Eight hundred and sixty-five Rebels surrendered within their works and a thousand more were captured or surrendered themselves that night and the next day . Eight field guns were captured in position . Seven battle flags and fourteen officers' swords were sent to Thomas' headquarters . It was the only sizable assault upon infantry and artillery behind breastworks successfully made by either side during the Atlanta campaign . The Fourteenth Regiment of Ohio Volunteers lost one-third of its numbers within a few minutes , among them being several men whose time of service had expired but who had volunteered to advance with their regiment . The Thirty-eighth Regiment of Ohio Volunteers , one of the regiments in Thomas' First Division during Buell's command , suffered its greatest loss of the war in this action .

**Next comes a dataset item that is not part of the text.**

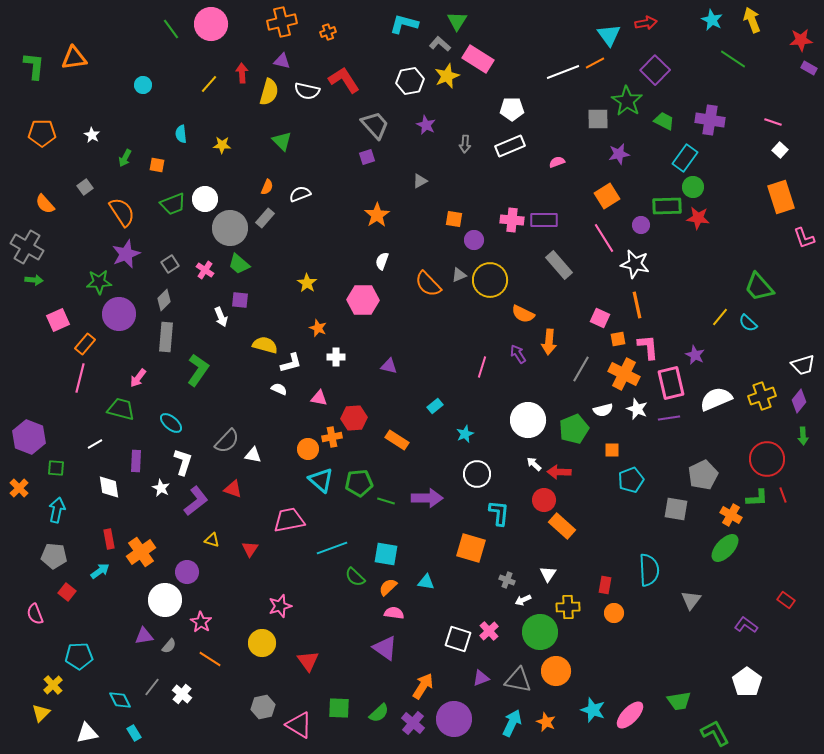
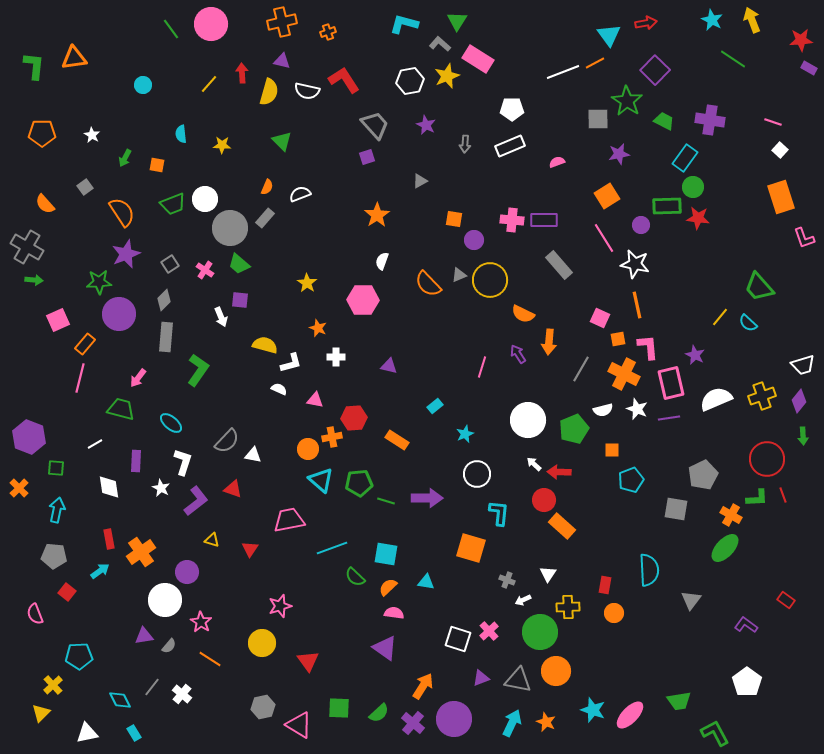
pink triangle at (319, 398): moved 4 px left, 2 px down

A popular belief grew up after the war that the only time during the Civil War that Thomas ever put his horse to a gallop was when he went to hurry up Stanley for this assault . Sherman was responsible for the story when he said in his memoirs that this was the only time he could recall seeing Thomas ride so fast . While Thomas' injured back led him to restrain his mount from its most violent gait he moved quickly enough when he had to . It is not in the record , but he must have galloped his horse at Peach Tree Creek when he brought up Ward's guns to save Newton's crumbling line .

While the final combat of the campaign was being worked out at Jonesborough , Thomas , on Sherman's instructions , ordered Slocum , now commanding the Twentieth Corps , to make an effort to occupy Atlanta if he could do so without exposing his bridgehead to a counterattack . The dispatch must have been sent after sundown on September 1 . Slocum made his reconnaissanace the next morning , found the town empty , accepted the surrender of the mayor and occupied the city a little before noon .

On the morning of September 2 the Fourth Corps and the Armies of the Tennessee and the Ohio followed the line of Hardee's retreat . About noon they came up with the enemy two miles from Lovejoy's Station and deployed . The Fourth Corps assaulted and carried a small portion of the enemy works but could not hold possession of the gain for want of cooperation from the balance of the line . That night a note written in Slocum's hand and dated from inside the captured city came to Sherman stating that the Twentieth Corps was in possession of Atlanta . Before making the news public Sherman sent an officer with the note to Thomas . In a short time the officer returned and Thomas followed on his heels . The cautious Thomas re-examined the note and then , making up his mind that it was genuine , snapped his fingers , whistled and almost danced in his exuberance .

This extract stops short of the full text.